Joy to the World

I have a simple prayer for this Christmas season. It’s a simple one, and very recognizable.

Joy to the world.

That’s it.

Joy to the world.

I’m thinking about Sama, a 6 year old child who giggled at me as the van she was in  drove by me on a crowded Palestinian street. She brought joy to her world, and I was there to witness it.

I’m thinking about Rosie, a young woman who lit up when I handed her a rainbow comma without knowing that two weeks earlier she had come out to her parents. She received joy that night, and I was there to witness it.

I’m thinking about two bands playing live music, one each on either side of a wall erected between two neighboring countries. It was a song of hope and resistance that shattered, for the moment, the fear the wall was intended to instill and replaced it with joy. And I was there to hear it.

I’m thinking of Ramir Qadry and the smile of deep and profound gratification she, a Muslim woman, showed when she was asked to deliver the closing benediction at my Installation service in Seattle. Her offering that prayer filled her with much pride, and left me filled with my own joy and satisfaction.

I’m thinking about Reed Baer, the pastor of the Barnstable Church which this past year celebrated 400 years since their organizing in resistance to religious oppression in England early in the 17th century; and remembering how he asked me if I wanted to ring the church bell that Sunday, a bell that had been cast by Paul Revere.
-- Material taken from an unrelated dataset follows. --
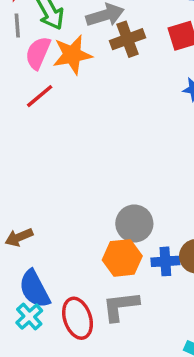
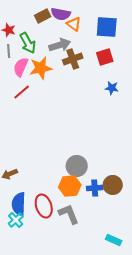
blue semicircle: (34, 289) -> (19, 204), turned 30
gray L-shape: (121, 306) -> (69, 214), turned 75
red ellipse: (78, 318) -> (44, 206), moved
I said yes, and felt the joy of a little child as I pulled the rope and called the townspeople to gather for worship that Sunday.

I’m thinking about the Syrian mother living in a refugee camp in Jordan just one kilometer from the Syrian border, holding her baby proudly in her arms and then trusting me to take him in my arms. The smile of pride on her face as I held that beautiful child hid the horror of her circumstances, and reminded me of a line from Paul: rejoice in all circumstances.
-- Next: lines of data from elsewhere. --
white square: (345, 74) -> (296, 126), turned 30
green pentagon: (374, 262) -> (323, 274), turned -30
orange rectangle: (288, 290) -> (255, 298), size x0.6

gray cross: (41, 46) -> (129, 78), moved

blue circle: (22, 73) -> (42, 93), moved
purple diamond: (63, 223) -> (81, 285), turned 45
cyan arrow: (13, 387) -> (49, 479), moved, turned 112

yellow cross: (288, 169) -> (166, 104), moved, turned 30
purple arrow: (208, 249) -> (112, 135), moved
I’m thinking of the lone soldier who stood in the massive crowds that lined the streets of Cleveland during the week of the Republican Party’s convention this summer. He was in full uniform, medals and badges and all – holding an American flag with a peace sign where the stars should have been. I asked if I could take his picture, and he asked if I was with the FBI. I smiled and said no, the UCC. He smiled back and then said, “By all means, yes.” In that moment, joy erupted between the two of us.

I’m thinking of Byron, pastor on Dakota reservation lands, who told of how he helped young tribal members mount horses and ride with him to Standing Rock. When they arrived, they were asked by the tribal elders to stand guard for them on horseback, protecting them from armed soldiers assembled to disassemble their peaceful demonstrations. Joy was writ large across his face as he recounted to me the story of those young warriors and their new found pride and purpose as protectors of their people.

There is much in the world today that fills us with despair and hopelessness. But there is also joy. Remember the words of Thich Nhat Hahn, who once said “sometimes my joy is the source of my smile; at other times my smile is the source of my joy.” Choose your steps wisely, gentle soul, seeking pathways that bring joy to the world as you journey your way Into the Mystic.